It will be a social housing area: 56 of the 145 single-family cottages will cost 60,000 pounds (about 120,000 USD), the rest - more (230,000 pounds), but also, by UK standards, quite moderate.
Rogers turned to residential architecture after a long hiatus: his last villa project dates back to 1969. Then it was a house of glass and steel for his parents.

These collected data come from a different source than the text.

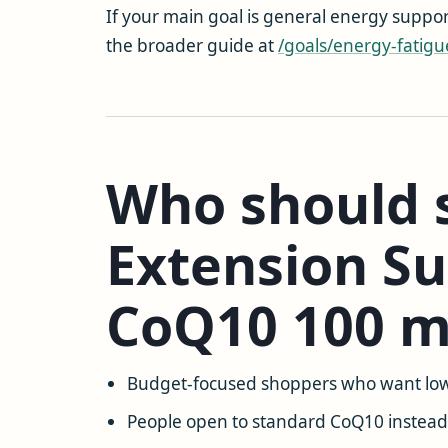
If your main goal is general energy suppor
the broader guide at
/goals/energy-fatigu
Who should s
Extension Su
CoQ10 100 
Budget-focused shoppers who want low
People open to standard CoQ10 instead 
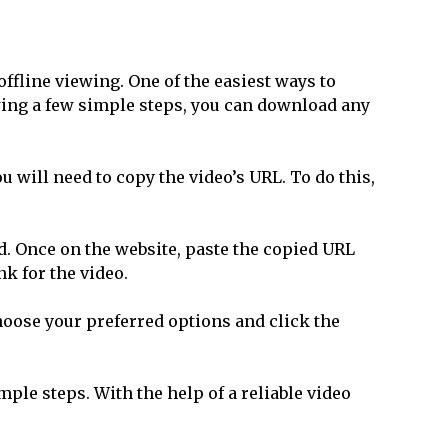
ffline viewing. One of the easiest ways to
wing a few simple steps, you can download any
u will need to copy the video’s URL. To do this,
id. Once on the website, paste the copied URL
k for the video.
Choose your preferred options and click the
ple steps. With the help of a reliable video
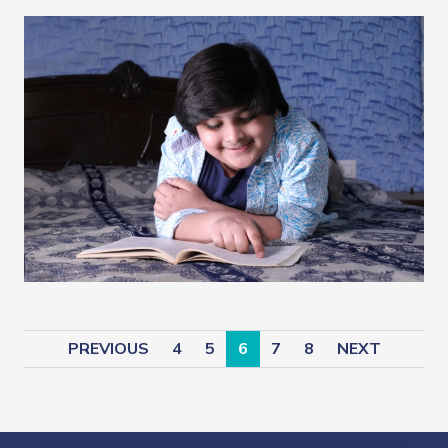
PREVIOUS
4
5
6
7
8
NEXT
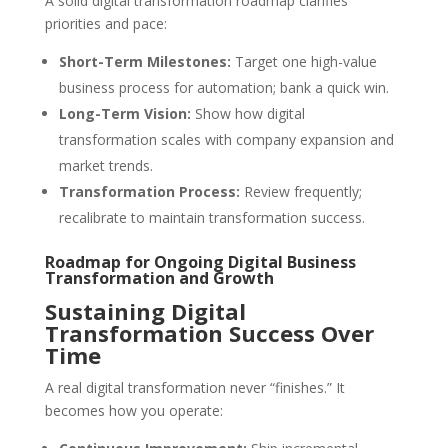
A solid digital transformation roadmap clarifies
priorities and pace:
Short-Term Milestones:
Target one high-value
business process for automation; bank a quick win.
Long-Term Vision:
Show how digital
transformation scales with company expansion and
market trends.
Transformation Process:
Review frequently;
recalibrate to maintain transformation success.
Roadmap for Ongoing Digital Business
Transformation and Growth
Sustaining Digital
Transformation Success Over
Time
A real digital transformation never “finishes.” It
becomes how you operate:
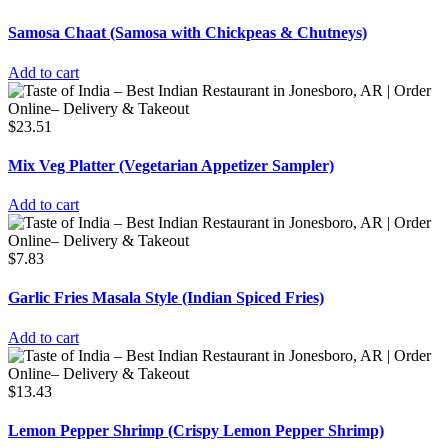
Samosa Chaat (Samosa with Chickpeas & Chutneys)
Add to cart
$
23.51
Mix Veg Platter (Vegetarian Appetizer Sampler)
Add to cart
$
7.83
Garlic Fries Masala Style (Indian Spiced Fries)
Add to cart
$
13.43
Lemon Pepper Shrimp (Crispy Lemon Pepper Shrimp)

Now he brings to the attention of potential residents of the Oxley Park area (first of all, young married couples) the so-called "flexi-house" - a flexible house, the layout and external design of which can be easily changed. The white, pink, and lavender-panel structures stand in stark contrast to nearby traditional red-brick houses in Milton Keynes. Rogers is quite happy with this situation: he has long opposed the "strange rows of … dollhouses" that represent many of the new housing estates in the British Isles.
The interior partitions inside Rogers' cottages can be moved at will: for example, at the beginning, turn the first floor into one spacious studio, and then - after the appearance of children in the family - divide it into several bedrooms. High density fiberboard exterior panels can be replaced with ceramic, reconstituted stone, or even turf. These cottages are also environmentally friendly: their operation involves recycling waste, minimizing water consumption and using renewable energy sources.
It should be noted that Rogers is not alone in its quest to provide low-income British people with modern housing: IKEA has announced its intention to build 500 typical cottages in the UK, costing a maximum of £ 150,000.